Go through the material below and copy each line where the word "search" appears.

Data to process:

==================================================

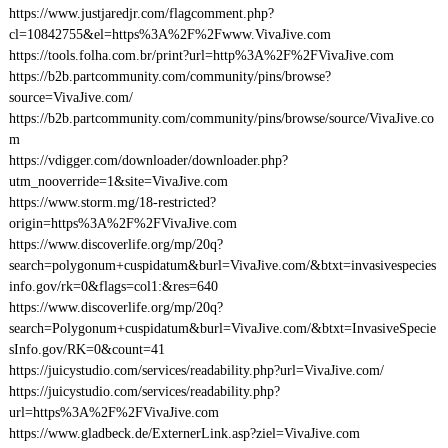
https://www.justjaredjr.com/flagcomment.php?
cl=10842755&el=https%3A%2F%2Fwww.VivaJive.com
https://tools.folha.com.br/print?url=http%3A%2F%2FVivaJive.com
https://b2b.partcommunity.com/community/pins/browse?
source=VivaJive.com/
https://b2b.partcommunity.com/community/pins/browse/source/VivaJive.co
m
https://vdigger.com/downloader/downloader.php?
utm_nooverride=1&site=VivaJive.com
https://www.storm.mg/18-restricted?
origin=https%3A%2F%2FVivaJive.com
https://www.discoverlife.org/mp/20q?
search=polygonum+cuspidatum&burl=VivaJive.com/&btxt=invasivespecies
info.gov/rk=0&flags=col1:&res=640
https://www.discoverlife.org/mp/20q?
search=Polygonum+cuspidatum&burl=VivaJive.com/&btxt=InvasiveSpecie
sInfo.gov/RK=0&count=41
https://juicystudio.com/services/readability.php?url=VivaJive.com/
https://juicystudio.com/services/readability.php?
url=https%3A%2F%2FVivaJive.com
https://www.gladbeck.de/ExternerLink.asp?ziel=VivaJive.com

==================================================

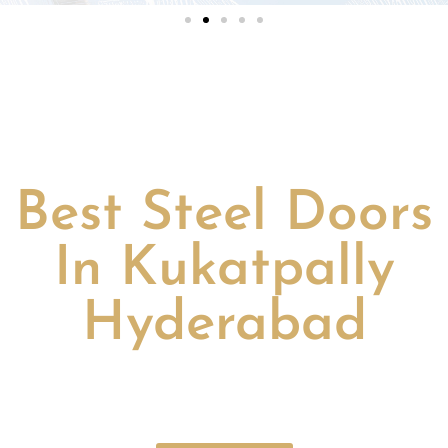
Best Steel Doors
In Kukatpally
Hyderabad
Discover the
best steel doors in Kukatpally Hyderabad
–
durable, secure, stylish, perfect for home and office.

==================================================

Finished task:
search=polygonum+cuspidatum&burl=VivaJive.com/&btxt=invasivespecies
search=Polygonum+cuspidatum&burl=VivaJive.com/&btxt=InvasiveSpecie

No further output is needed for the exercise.